I'm talking more about where the intent is to invest languages with more "safety", "good practices", to bake certain preferences into language features, so that writers no longer recognize these as engineering choices, and the language as a means of expression of any choice we might make, but that the language has built-in "the right way" to do things, and if the program compiles and runs at all, then it must be safe and working in certain respects.

No matter what language, craft and knowledge are not optional. The language that we choose for a problem domain wants to give us freedom to express our choices, while taking care of the things that wold otherwise weigh us down. Some people would say that's exactly what the new dialects bring us, but I see too much artificial orthodoxy invented last week, and too many declarations of the "one true way", in many of the most recent languages, for my taste.

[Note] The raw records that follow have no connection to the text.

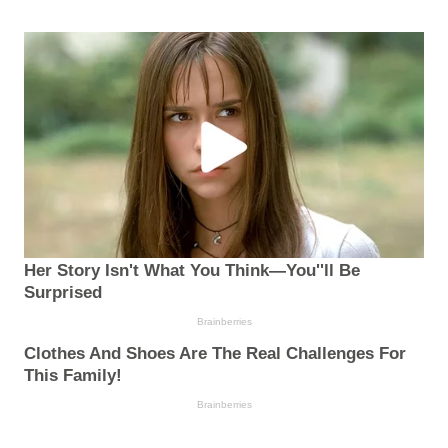
Her Story Isn't What You Think—You''ll Be
Surprised
Brainberries
Clothes And Shoes Are The Real Challenges For
This Family!
Brainberries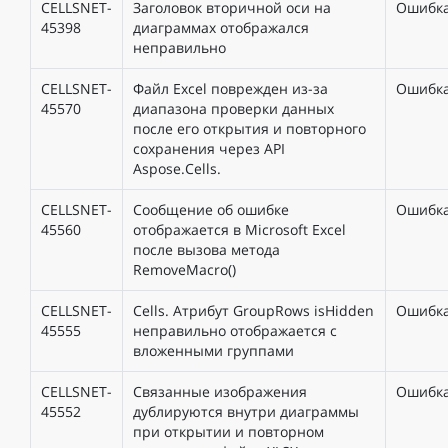
CELLSNET-
Заголовок вторичной оси на
Ошибк
45398
диаграммах отображался
неправильно
CELLSNET-
Файл Excel поврежден из-за
Ошибк
45570
диапазона проверки данных
после его открытия и повторного
сохранения через API
Aspose.Cells.
CELLSNET-
Сообщение об ошибке
Ошибк
45560
отображается в Microsoft Excel
после вызова метода
RemoveMacro()
CELLSNET-
Cells. Атрибут GroupRows isHidden
Ошибк
45555
неправильно отображается с
вложенными группами
CELLSNET-
Связанные изображения
Ошибк
45552
дублируются внутри диаграммы
при открытии и повторном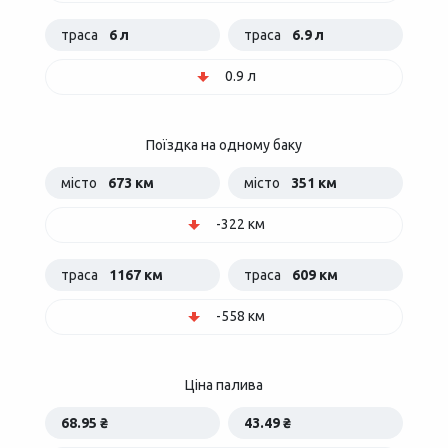
траса
6 л
траса
6.9 л
0.9 л
Поїздка на одному баку
місто
673 км
місто
351 км
-322 км
траса
1167 км
траса
609 км
-558 км
Ціна палива
68.95 ₴
43.49 ₴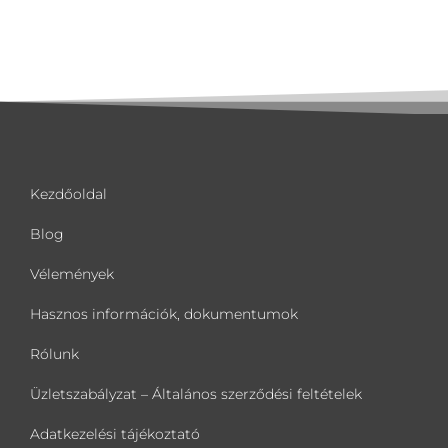
Kezdőoldal
Blog
Vélemények
Hasznos információk, dokumentumok
Rólunk
Üzletszabályzat – Általános szerződési feltételek
Adatkezelési tájékoztató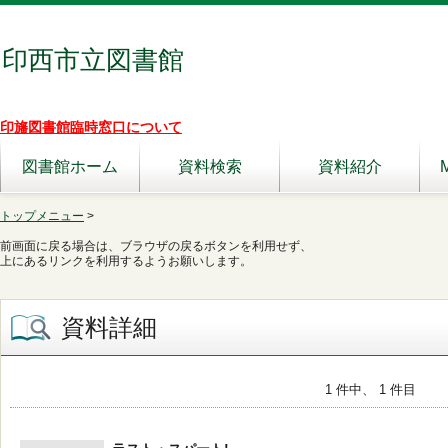
印西市立図書館
印旛図書館臨時窓口について
図書館ホーム
資料検索
資料紹介
トップメニュー
>
前画面に戻る場合は、ブラウザの戻るボタンを利用せず、
上にあるリンクを利用するようお願いします。
資料詳細
1 件中、 1 件目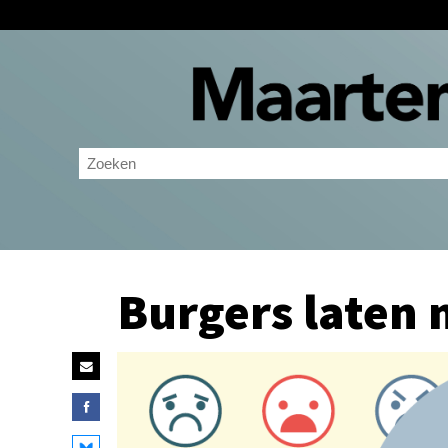
Burgers laten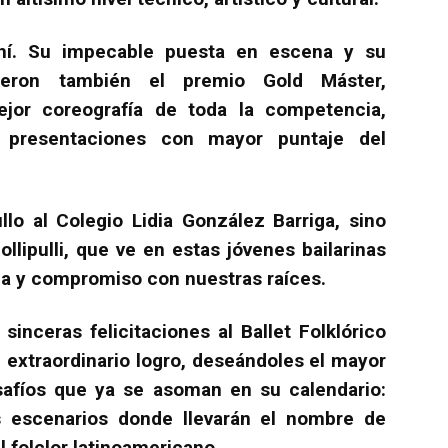
ahí. Su impecable puesta en escena y su
alieron también el premio Gold Máster,
jor coreografía de toda la competencia,
s presentaciones con mayor puntaje del
llo al Colegio Lidia González Barriga, sino
lipulli, que ve en estas jóvenes bailarinas
na y compromiso con nuestras raíces.
inceras felicitaciones al Ballet Folklórico
 extraordinario logro, deseándoles el mayor
safíos que ya se asoman en su calendario:
s escenarios donde llevarán el nombre de
el folclor latinoamericano.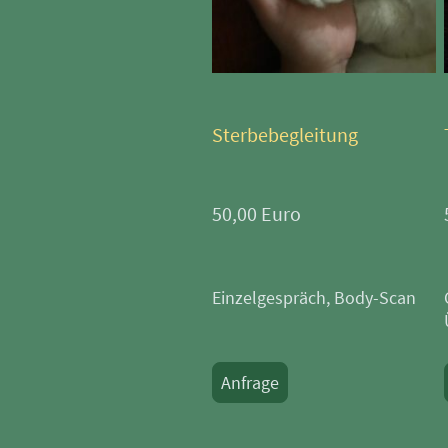
Sterbebegleitung
50,00 Euro
Einzelgespräch, Body-Scan
Anfrage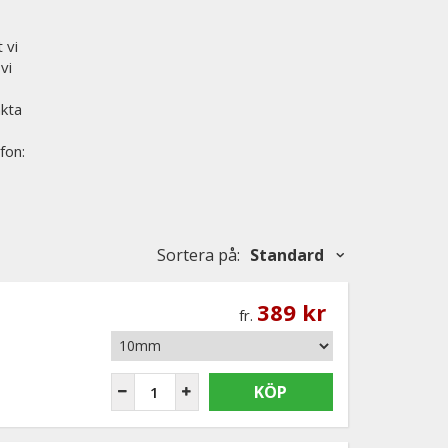
 vi
vi
akta
fon:
Sortera på
:
Standard
389 kr
fr.
KÖP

On 03/13/2023 12:00 PM, Clem Cole wrote:


On Mon, Mar 13, 2023 at 12:00 PM Paul Winalski <paul.winalski@gmail.com> wrote:
... The committee's goal is to standardize existing practice of the language
in a way that is implementable on the widest range of hardware and OS
platforms, and to provide a controlled way to add language extensions.
Ah, the problem, of course, is right there. 

Too many people try to "fix" programming languages, particularly academics and folks working on a new PhD. Other folks (Gnu is the best example IMO) want to change things so the compiler writers (and it seems like the Linux kernel developers) can do something "better" or "more easily."  As someone (I think Dan Cross) said, when that happens, it's no longer C. Without Dennis here to say "whoa," - the committee is a tad open loop.   Today's language is hardly the language I learned before the "White Book" existed in the early/mid 1970s.  It's actually quite sad.   I'm not so sure we are "better" off.

Frankly, I'd probably rather see ISO drop a bunch of the stuff they are now requiring and fall back at least to K&R2 -- keep it simple. The truth is that we still use the language today is that K&R2 C was then (and still is) good enough and got (gets) the job done extremely well.    Overall, I'm not sure all the new "features" have added all that much.